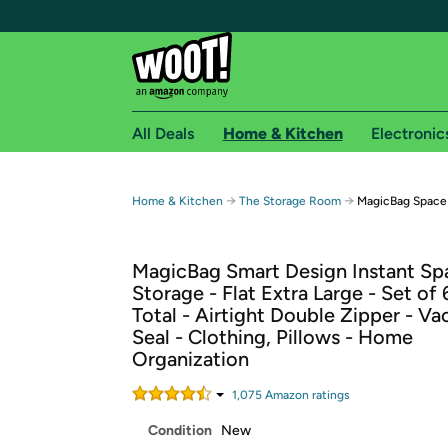
All Deals
Home & Kitchen
Electronic
Free shipping fo
→
→
Home & Kitchen
The Storage Room
MagicBag Space 
Woot! customers who are Amazon Prime members 
MagicBag Smart Design Instant Sp
Free Standard shipping on Woot! orders
Storage - Flat Extra Large - Set of
Free Express shipping on Shirt.Woot order
Total - Airtight Double Zipper - V
Amazon Prime membership required. See individual
Seal - Clothing, Pillows - Home
Organization
Get started by logging in with Amazon or try a 3
1,075
Amazon rating
s
Condition
New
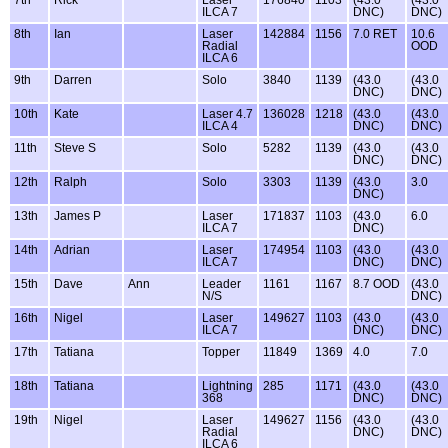
7th
Rick
Laser
176840
1103
(43.0
(43.0
ILCA 7
DNC)
DNC)
8th
Ian
Laser
142884
1156
7.0 RET
10.6
Radial
OOD
ILCA 6
9th
Darren
Solo
3840
1139
(43.0
(43.0
DNC)
DNC)
10th
Kate
Laser 4.7
136028
1218
(43.0
(43.0
ILCA 4
DNC)
DNC)
11th
Steve S
Solo
5282
1139
(43.0
(43.0
DNC)
DNC)
12th
Ralph
Solo
3303
1139
(43.0
3.0
DNC)
13th
James P
Laser
171837
1103
(43.0
6.0
ILCA 7
DNC)
14th
Adrian
Laser
174954
1103
(43.0
(43.0
ILCA 7
DNC)
DNC)
15th
Dave
Ann
Leader
1161
1167
8.7 OOD
(43.0
N/S
DNC)
16th
Nigel
Laser
149627
1103
(43.0
(43.0
ILCA 7
DNC)
DNC)
17th
Tatiana
Topper
11849
1369
4.0
7.0
18th
Tatiana
Lightning
285
1171
(43.0
(43.0
368
DNC)
DNC)
19th
Nigel
Laser
149627
1156
(43.0
(43.0
Radial
DNC)
DNC)
ILCA 6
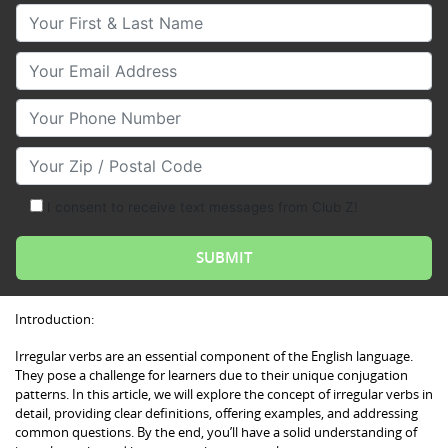
Your First & Last Name
Your Email
Your Phone Number
Your Zip/Postal Code
I consent to receive text messages from Club Z!
Introduction:
Irregular verbs are an essential component of the English language.
They pose a challenge for learners due to their unique conjugation
patterns. In this article, we will explore the concept of irregular verbs in
detail, providing clear definitions, offering examples, and addressing
common questions. By the end, you’ll have a solid understanding of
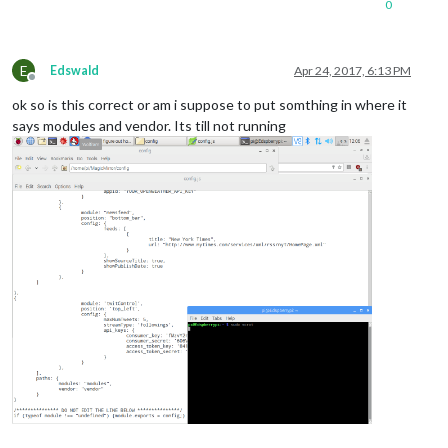
0
module:
'twitControl'
,

position:
'top_left'
,

config:
 {

E
maxNumTweets:
5
,

Edswald
Apr 24, 2017, 6:13 PM
Offline
streamType:
'followings'
,

ok so is this correct or am i suppose to put somthing in where it
api_keys:
 {

consumer_key:
'YOUR 
says modules and vendor. Its till not running
consumer_secret:
'YO
access_token_key:
'Y
access_token_secret:
				}

			}

		}
,
],
paths:
 {

modules:
"modules"
,

vendor:
"vendor"
}
/***************
DO
NOT
EDIT
THE
LINE
BELOW
***************/
if
(typeof
module
!==
'undefined'
)
 {
module.exports
=
config;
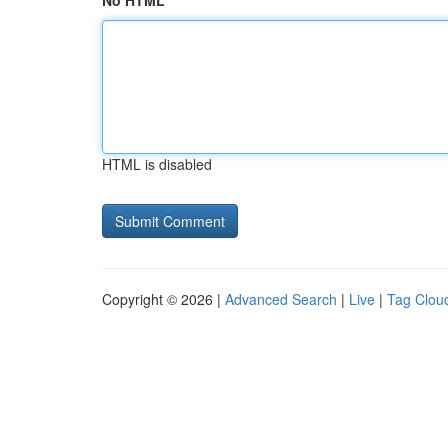
No HTML
HTML is disabled
Copyright © 2026 |
Advanced Search
|
Live
|
Tag Clou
* * *
Omit every picture while copying the listing above exactly.

■ ANSWER BELOW ■
All Deals
Home & Kitchen
Electronic
Free shipping fo
→
→
Home & Kitchen
The Storage Room
MagicBag Space 
Woot! customers who are Amazon Prime members 
MagicBag Smart Design Instant Sp
Free Standard shipping on Woot! orders
Storage - Flat Extra Large - Set of
Free Express shipping on Shirt.Woot order
Total - Airtight Double Zipper - V
Amazon Prime membership required. See individual
Seal - Clothing, Pillows - Home
Organization
Get started by logging in with Amazon or try a 3
1,075
Amazon rating
s
Condition
New
7th
Rick
Laser
176840
1103
(43.0
(43.0
ILCA 7
DNC)
DNC)
8th
Ian
Laser
142884
1156
7.0 RET
10.6
Radial
OOD
ILCA 6
9th
Darren
Solo
3840
1139
(43.0
(43.0
DNC)
DNC)
10th
Kate
Laser 4.7
136028
1218
(43.0
(43.0
ILCA 4
DNC)
DNC)
11th
Steve S
Solo
5282
1139
(43.0
(43.0
DNC)
DNC)
12th
Ralph
Solo
3303
1139
(43.0
3.0
DNC)
13th
James P
Laser
171837
1103
(43.0
6.0
ILCA 7
DNC)
14th
Adrian
Laser
174954
1103
(43.0
(43.0
ILCA 7
DNC)
DNC)
15th
Dave
Ann
Leader
1161
1167
8.7 OOD
(43.0
N/S
DNC)
16th
Nigel
Laser
149627
1103
(43.0
(43.0
ILCA 7
DNC)
DNC)
17th
Tatiana
Topper
11849
1369
4.0
7.0
18th
Tatiana
Lightning
285
1171
(43.0
(43.0
368
DNC)
DNC)
19th
Nigel
Laser
149627
1156
(43.0
(43.0
Radial
DNC)
DNC)
ILCA 6
Your First & Last Name
Your Email
Your Phone Number
Your Zip/Postal Code
I consent to receive text messages from Club Z!
Introduction:
Irregular verbs are an essential component of the English language.
They pose a challenge for learners due to their unique conjugation
patterns. In this article, we will explore the concept of irregular verbs in
detail, providing clear definitions, offering examples, and addressing
common questions. By the end, you’ll have a solid understanding of
0
module:
'twitControl'
,

position:
'top_left'
,

config:
 {

E
maxNumTweets:
5
,

Edswald
Apr 24, 2017, 6:13 PM
Offline
streamType:
'followings'
,

ok so is this correct or am i suppose to put somthing in where it
api_keys:
 {

consumer_key:
'YOUR 
says modules and vendor. Its till not running
consumer_secret:
'YO
access_token_key:
'Y
access_token_secret:
				}

			}

		}
,
],
paths:
 {

modules:
"modules"
,

vendor:
"vendor"
}
/***************
DO
NOT
EDIT
THE
LINE
BELOW
***************/
if
(typeof
module
!==
'undefined'
)
 {
module.exports
=
config;
No HTML
HTML is disabled
Copyright © 2026 |
Advanced Search
|
Live
|
Tag Clou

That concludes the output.